RockfordLhotka replied on Friday, October 12, 2007

For an OLTP type app this is generally not a good architecture. You are better off having the web server talk to the database and not bother with a separate app server. The fewer network hops between the user and the database the better.

However, if your app has substantial back-end processing (like executing workflows or other non-interactive processing that is extensive), then you can gain benefit by having "back-office servers" behind the web servers.

To get that benefit though, you really need asynchronicity, which means queued messaging. Which is why this is the point where we're not talking OLTP anymore, because OLTP requires responsiveness and interactivity, and that's the opposite of this queued processing architecture.

Some apps need both btw. So it isn't necessarily realistic to pick just one or the other. Most apps that have big back-end processing also have a lot of data entry and OLTP style aspects that are where the users spend most of their time - before kicking off those longer-running back-end processes.

The problem with "load balancing" OLTP interactivity is that the web server is already an app server.

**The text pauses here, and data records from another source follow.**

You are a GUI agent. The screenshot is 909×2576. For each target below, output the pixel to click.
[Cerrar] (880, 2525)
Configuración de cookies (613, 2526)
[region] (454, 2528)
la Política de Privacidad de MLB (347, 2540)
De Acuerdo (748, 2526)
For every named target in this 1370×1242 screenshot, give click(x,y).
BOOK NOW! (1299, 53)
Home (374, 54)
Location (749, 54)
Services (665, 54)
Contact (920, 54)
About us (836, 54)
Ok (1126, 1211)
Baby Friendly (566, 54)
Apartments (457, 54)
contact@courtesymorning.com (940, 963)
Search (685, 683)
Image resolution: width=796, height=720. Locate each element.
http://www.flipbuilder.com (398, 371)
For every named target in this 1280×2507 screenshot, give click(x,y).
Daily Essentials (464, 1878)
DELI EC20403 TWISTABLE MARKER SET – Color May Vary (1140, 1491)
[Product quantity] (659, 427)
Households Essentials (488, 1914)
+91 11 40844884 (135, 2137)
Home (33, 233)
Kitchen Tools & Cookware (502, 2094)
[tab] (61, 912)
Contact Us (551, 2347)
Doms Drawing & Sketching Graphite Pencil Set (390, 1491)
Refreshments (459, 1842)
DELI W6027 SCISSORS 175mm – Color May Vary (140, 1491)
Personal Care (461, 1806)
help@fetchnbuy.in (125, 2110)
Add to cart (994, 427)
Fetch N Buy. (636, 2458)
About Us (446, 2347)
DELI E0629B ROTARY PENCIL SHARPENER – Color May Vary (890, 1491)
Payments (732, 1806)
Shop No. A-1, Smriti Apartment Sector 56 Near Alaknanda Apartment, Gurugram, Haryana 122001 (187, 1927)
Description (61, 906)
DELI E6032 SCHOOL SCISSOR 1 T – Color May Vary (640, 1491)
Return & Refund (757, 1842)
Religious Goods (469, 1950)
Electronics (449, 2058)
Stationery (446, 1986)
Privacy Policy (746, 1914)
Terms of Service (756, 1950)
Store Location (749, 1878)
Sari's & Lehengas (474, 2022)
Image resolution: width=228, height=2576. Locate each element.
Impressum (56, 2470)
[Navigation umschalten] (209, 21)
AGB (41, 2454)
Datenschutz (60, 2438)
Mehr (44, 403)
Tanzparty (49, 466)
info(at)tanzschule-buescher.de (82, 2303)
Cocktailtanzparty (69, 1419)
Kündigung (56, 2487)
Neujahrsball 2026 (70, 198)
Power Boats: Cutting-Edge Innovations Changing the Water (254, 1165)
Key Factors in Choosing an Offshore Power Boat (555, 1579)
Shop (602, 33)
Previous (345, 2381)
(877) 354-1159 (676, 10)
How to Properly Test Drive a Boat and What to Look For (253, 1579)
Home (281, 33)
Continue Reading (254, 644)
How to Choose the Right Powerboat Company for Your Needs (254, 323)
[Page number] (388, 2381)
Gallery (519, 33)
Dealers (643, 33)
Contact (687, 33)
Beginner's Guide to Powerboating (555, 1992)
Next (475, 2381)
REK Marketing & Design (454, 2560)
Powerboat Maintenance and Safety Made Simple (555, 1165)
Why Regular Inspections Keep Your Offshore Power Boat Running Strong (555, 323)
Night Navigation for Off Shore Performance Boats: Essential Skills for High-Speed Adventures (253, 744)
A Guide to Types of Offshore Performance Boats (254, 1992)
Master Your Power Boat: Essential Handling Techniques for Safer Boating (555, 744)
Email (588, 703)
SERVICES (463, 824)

So you end up load balancing traffic from one app server to another - and the result is almost always merely an increase in overhead (a bad thing).

But load balancing back-end processing can be a good thing, because it allows the web servers to focus on OLTP interactivity without being bogged down by non-interactive processing tasks, that the user isn't waiting for anyway.

Consider Amazon or other sales-oriented web sites. They have a lot of interactivity. Wonderful OLTP type stuff. And when you place an order that process is still mostly OLTP - from the user's perspective. However, once the order has been recorded, a back-end process (one or more) kicks off to do all the hard work of getting that order processed and ultimately delivered.

The CSLA data portal is good at the OLTP client/server, n-tier stuff. Though ideally in a web setting you run the data portal in local mode to minimize overhead.

But when it comes to queued back-end processing, you are talking about a message-based metaphor. Where your business object's data access code not only stores some data, but also queues up a message for subsequent processing.

Some other server (or cluster of servers) listens for those queued messages. When one comes it, it is pulled off the queue and processed. This processing can also be handled by CSLA style objects - that's a fine thing to do. Though even there the data portal is ideally running in local mode to minimize the overhead.

The key is to use that queued messaging - which really should be messaging, not serialized objects - to transfer control from the interactive part of the app to the non-interactive processing part.

WCF can be used for that purpose, as can raw MSMQ or a SQL Server table. And Biztalk Server is an option. In fact, many options exist, depending on how you want to approach it.

cliffordru replied on Friday, October 12, 2007

Thanks, I really appreciate the feedback.  Also, the new book on CSLA 3.0 is very good and has a lot of practical information.